Ein neues Kapitel für Hamburgs Wahrzeichen
Fast ein Jahrzehnt lang war der Zugang zur Aussichtsplattform der Hamburger Elbphilharmonie, der sogenannten Plaza, für die Öffentlichkeit kostenfrei. Ab dem 5. Oktober 2026 ändert sich dies grundlegend: Besucher müssen dann ein Ticket erwerben, um den Ausblick aus 37 Metern Höhe zu genießen. Der reguläre Eintrittspreis liegt bei fünf Euro, für ermäßigungsberechtigte Personen bei drei Euro. Konzertbesucher sind von dieser Neuregelung ausgenommen, da der Plaza-Zugang in ihren Konzerttickets bereits enthalten ist.
Erwarteter Besucherrückgang
Die Einführung der Gebühren bleibt nicht ohne Folgen für die Frequenz des beliebten Aussichtspunktes. Die Elbphilharmonie und Laeiszhalle Betriebsgesellschaft mbH (ELBG) rechnet mit einem spürbaren Rückgang der Besucherzahlen. Nach Angaben einer Sprecherin der Hamburger Kulturbehörde ist von einem Minus zwischen 25 und 30 Prozent auszugehen. Dies entspricht einer Größenordnung von etwa 550.000 bis 660.000 spontanen Besuchern pro Jahr, die künftig ausbleiben könnten. Trotz dieser Prognose geht man davon aus, dass die Plaza weiterhin jährlich rund 1,5 Millionen Menschen anziehen wird.

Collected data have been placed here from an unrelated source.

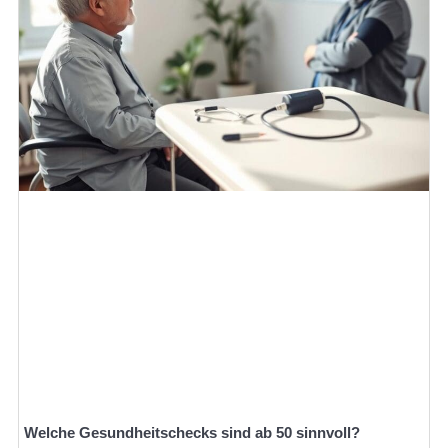
Welche Gesundheitschecks sind ab 50 sinnvoll?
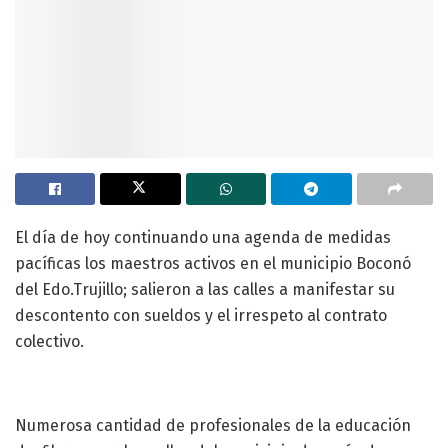
El día de hoy continuando una agenda de medidas
pacíficas los maestros activos en el municipio Boconó
del Edo.Trujillo; salieron a las calles a manifestar su
descontento con sueldos y el irrespeto al contrato
colectivo.
Numerosa cantidad de profesionales de la educación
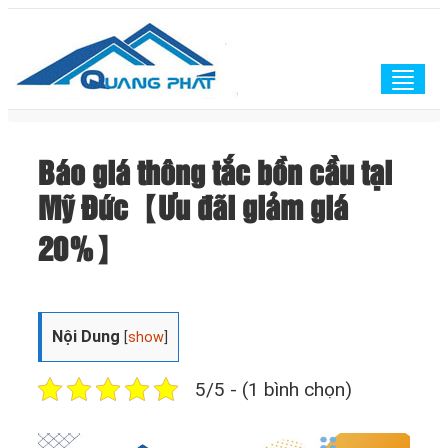
Togg
navig
Báo giá thông tắc bồn cầu tại
Mỹ Đức【Ưu đãi giảm giá
20%】
Nội Dung
[
show
]
5/5 - (1 bình chọn)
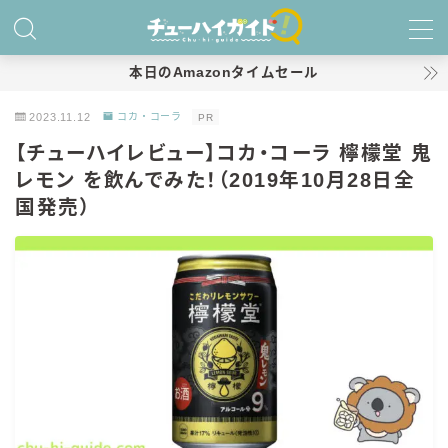
MENU
本日のAmazonタイムセール
2023.11.12
コカ・コーラ
PR
ホーム
【チューハイレビュー】コカ・コーラ 檸檬堂 鬼
レモン を飲んでみた！（2019年10月28日全
特集！
国発売）
おすすめランキング！
商品レビュー
キリン
氷結
氷結 無糖
氷結 ストロング
麒麟特製サワー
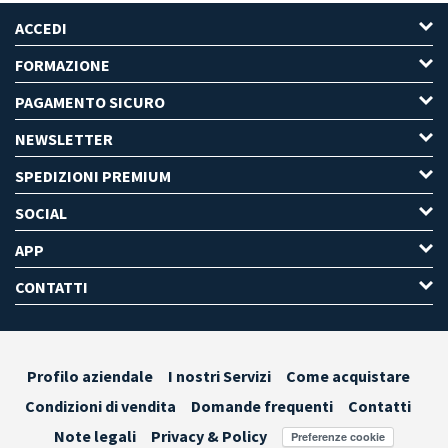
ACCEDI
FORMAZIONE
PAGAMENTO SICURO
NEWSLETTER
SPEDIZIONI PREMIUM
SOCIAL
APP
CONTATTI
Profilo aziendale
I nostri Servizi
Come acquistare
Condizioni di vendita
Domande frequenti
Contatti
Note legali
Privacy & Policy
Preferenze cookie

Finanzielle Hintergründe und Zielsetzung
Der Hamburger Senat verfolgt mit der Maßnahme ein klares finanzielles Ziel. Laut einer Antwort auf eine Anfrage der kulturpolitischen Sprecherin der Linken in der Bürgerschaft, Marie Kleinert, werden durch den Ticketverkauf Bruttoerlöse von jährlich rund 6,4 Millionen Euro angestrebt. Diese Mittel sollen dazu dienen, den allgemeinen Kostenaufwand der Betreibergesellschaft zu decken.

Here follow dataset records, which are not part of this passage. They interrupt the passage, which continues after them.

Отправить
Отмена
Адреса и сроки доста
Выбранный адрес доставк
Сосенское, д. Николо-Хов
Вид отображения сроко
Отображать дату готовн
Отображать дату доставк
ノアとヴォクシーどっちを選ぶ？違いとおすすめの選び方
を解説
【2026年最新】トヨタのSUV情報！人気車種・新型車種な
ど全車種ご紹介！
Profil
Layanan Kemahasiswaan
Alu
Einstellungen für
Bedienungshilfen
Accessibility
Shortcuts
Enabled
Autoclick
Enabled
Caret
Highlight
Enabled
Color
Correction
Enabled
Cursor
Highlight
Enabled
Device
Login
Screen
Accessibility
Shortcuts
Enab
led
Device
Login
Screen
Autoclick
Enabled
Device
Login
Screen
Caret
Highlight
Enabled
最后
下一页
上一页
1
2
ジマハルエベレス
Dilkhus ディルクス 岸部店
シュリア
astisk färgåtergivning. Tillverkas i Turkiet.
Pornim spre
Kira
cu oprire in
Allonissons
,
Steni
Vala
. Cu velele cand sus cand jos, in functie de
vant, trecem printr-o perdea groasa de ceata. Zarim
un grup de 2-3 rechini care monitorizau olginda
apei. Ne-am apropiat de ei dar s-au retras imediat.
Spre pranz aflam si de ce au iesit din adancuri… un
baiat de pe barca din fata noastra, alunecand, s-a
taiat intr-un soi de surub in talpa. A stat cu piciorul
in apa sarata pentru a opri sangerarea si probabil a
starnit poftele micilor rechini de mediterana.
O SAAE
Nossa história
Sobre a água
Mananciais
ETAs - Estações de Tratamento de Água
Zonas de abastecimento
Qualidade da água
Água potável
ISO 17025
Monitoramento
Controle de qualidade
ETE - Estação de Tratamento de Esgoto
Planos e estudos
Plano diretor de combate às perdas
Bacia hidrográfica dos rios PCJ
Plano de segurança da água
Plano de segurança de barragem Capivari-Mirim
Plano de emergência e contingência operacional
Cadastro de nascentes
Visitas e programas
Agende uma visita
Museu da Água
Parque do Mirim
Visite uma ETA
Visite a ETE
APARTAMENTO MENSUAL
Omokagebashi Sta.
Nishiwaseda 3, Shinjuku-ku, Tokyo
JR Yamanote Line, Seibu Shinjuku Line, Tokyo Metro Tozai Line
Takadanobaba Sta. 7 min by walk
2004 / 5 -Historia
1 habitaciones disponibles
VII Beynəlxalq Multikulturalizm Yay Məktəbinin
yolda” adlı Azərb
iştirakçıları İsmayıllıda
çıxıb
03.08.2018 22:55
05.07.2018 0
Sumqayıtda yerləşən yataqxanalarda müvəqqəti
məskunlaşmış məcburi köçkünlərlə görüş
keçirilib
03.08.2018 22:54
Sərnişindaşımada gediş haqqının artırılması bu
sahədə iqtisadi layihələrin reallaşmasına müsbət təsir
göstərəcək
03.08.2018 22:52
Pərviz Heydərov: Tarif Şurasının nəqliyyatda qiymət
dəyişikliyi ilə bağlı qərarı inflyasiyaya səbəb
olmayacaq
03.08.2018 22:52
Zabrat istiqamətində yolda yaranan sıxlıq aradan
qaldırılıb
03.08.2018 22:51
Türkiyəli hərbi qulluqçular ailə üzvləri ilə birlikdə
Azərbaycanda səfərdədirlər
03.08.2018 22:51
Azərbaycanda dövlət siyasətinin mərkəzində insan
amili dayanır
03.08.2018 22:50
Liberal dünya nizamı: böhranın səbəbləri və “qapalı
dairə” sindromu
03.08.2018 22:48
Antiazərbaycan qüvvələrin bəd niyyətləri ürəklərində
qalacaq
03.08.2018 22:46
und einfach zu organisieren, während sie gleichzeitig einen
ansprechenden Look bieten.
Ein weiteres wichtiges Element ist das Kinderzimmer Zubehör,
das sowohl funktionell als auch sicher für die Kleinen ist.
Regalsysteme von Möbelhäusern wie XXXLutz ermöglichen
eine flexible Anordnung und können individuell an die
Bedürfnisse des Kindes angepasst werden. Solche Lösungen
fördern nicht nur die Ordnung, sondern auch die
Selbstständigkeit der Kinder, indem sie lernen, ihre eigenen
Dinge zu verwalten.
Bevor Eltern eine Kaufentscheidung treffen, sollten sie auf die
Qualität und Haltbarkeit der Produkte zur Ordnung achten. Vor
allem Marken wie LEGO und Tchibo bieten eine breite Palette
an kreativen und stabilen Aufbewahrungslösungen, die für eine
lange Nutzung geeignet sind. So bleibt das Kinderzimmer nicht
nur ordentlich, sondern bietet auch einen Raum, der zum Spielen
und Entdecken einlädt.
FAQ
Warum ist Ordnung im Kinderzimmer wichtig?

Die Stadt Hamburg hatte bislang jährlich 3,6 Millionen Euro an die ELBG gezahlt, um den freien Zugang zur Plaza überhaupt zu ermöglichen. Zieht man diese bisherigen Subventionen von den erwarteten Einnahmen ab, ergibt sich ein rechnerisches Plus von etwa 2,8 Millionen Euro für den städtischen Haushalt. Der Senat betont, dass die Einnahmen dazu beitragen sollen, den Kulturetat zu entlasten und drohende Kürzungen bei anderen städtischen Kultureinrichtungen zu verhindern.
Kritik an der Transparenz
Die Entscheidung stößt nicht bei allen auf Zustimmung. Marie Kleinert kritisierte die Vorgehensweise des Senats scharf. Sie bemängelte, dass die Stadt in Kauf nehme, Hunderttausende Besucher durch die Gebühren abzuschrecken, nur um Haushaltslöcher zu stopfen. Zudem forderte sie eine transparentere Kommunikation seitens der Politik hinsichtlich der Verwendung der Gelder. Die bisherigen Erklärungen des Senats seien ihr zu unkonkret.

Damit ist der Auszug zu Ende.